In the beginning we were merely a handful of online traders who got to know each other on TradeMe's message boards. We were all regular users of TradeMe and a few of us were pretty helpful when it came to advising other traders when trades had gone wrong.

 Rolex scam In 2003 we became concerned at a rising number of large scale scams - brand new plasma teles at less than half price, cheap cellphones, bargain laptops - which were being posted on the site. With a little detective work we traced the majority of these scams to a group of Romanian fraudsters. This same group had recently been expelled from eBay and had turned their attention to smaller auction sites around the world.

Initially we used TradeMe's message boards to warn other traders. There we'd gather enough support to "vote off" the scams. This went on for months and began to occupy a lot of our spare time.

Sick of identifying up to fifty fraudulent auctions being listed on TradeMe every day by this Romanian gang, our core team used TradeMe's message board to suggest a method of preventing scams from being listed. Over the next month the thread attracted hundreds of posts but produced no valid response from TradeMe.

Mar 2004 - The ScamBusters' Strike


On March 1st the ScamBusters declared a strike. We continued to identify scams but no longer posted them on the message boards. We set up an alternative forum to coordinate our activities.

We continued to use TradeMe's message boards to make people aware of how many scams were running each day, without listing them individually. But TradeMe's management still refused to get involved and ordinary kiwis continued to get ripped off.

So on May 1st we called off our strike and began listing individual scams on the message board once again. That's when all hell broke loose.

May 2004 - Back to work


 Marina's scam threads On the first day ScamBuster Marika3 posted 13 scams and was promptly disabled from posting on the message boards by TM management. The next day DigiDog posted four more scams and was disabled. Day 3 saw more ScamBusters killed off - Mings posted four warnings while Foggyone and ChinaQT hadn't posted any! Clivehill somehow managed to survive the inquisition for a couple of months until he received a personal and rather childish email from Sam Morgan saying "You piss me off" and he was promptly banned as well. TradeMe had made the ill-fated decision that the word "scam" would not feature anywhere on their site.

Dozens of volunteers came forward and offered to walk the plank on our behalf - a big thanks to those kind people who lost their message board rights for making others aware of scams.

In a rare appearance on the message boards TM manager, Nigel Stanford announced that the ScamBusters had been warned before being banned from the MB. That was untrue.

Only one of our team received an email explaining why she had been "temporarily suspended" - er... banned!

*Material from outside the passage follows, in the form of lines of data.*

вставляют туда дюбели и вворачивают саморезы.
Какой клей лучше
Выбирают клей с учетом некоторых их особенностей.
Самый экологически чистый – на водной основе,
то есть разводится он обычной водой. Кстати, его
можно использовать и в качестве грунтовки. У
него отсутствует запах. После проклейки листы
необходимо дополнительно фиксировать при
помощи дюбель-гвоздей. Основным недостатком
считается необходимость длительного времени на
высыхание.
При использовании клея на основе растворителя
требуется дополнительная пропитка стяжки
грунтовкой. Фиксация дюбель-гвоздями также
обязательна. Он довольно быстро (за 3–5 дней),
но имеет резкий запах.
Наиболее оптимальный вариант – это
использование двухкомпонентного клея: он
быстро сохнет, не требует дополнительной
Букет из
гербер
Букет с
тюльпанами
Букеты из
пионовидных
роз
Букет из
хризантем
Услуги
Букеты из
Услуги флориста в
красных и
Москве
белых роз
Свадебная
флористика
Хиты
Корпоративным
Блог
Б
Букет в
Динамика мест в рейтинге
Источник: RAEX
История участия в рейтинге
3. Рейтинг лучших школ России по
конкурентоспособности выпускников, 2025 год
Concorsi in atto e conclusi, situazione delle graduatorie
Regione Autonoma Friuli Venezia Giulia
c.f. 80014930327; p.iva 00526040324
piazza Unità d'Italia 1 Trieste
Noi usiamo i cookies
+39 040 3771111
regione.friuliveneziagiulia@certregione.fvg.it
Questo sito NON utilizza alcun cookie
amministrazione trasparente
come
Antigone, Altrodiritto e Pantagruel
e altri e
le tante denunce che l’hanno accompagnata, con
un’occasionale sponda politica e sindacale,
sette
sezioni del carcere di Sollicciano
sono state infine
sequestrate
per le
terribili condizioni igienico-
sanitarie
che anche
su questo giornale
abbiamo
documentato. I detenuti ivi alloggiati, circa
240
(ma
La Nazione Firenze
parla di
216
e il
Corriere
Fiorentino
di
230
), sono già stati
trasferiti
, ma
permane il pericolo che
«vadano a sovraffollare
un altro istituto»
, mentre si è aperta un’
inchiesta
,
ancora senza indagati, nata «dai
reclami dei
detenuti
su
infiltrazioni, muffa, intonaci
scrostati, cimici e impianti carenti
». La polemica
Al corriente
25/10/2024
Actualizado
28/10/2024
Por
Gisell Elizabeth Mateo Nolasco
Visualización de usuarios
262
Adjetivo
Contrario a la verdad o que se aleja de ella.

TM never bothered to reply to the rest of us. Customer service = nil.

Nigel claimed we had been "spamming" the message boards. So just how many posts constitutes spamming? Marika's thirteen? Alfie and Katharine's four? Or Peter's... er... ZERO? It's pretty obvious that Nigel didn't major in either maths or logic.

When asked how long the ScamBusters would be in exile he replied, "I'd say it's unlikely that they will be returned." That's one way of silencing your critics. Unfortunately it didn't make the scammers disappear.

The ScamBusters believe that anyone who deliberately and cynically sets out to scam others deserves to be exposed. We also believe that TradeMe management have an ethical responsibility for their membership and that they should take action to remove these scams from their site.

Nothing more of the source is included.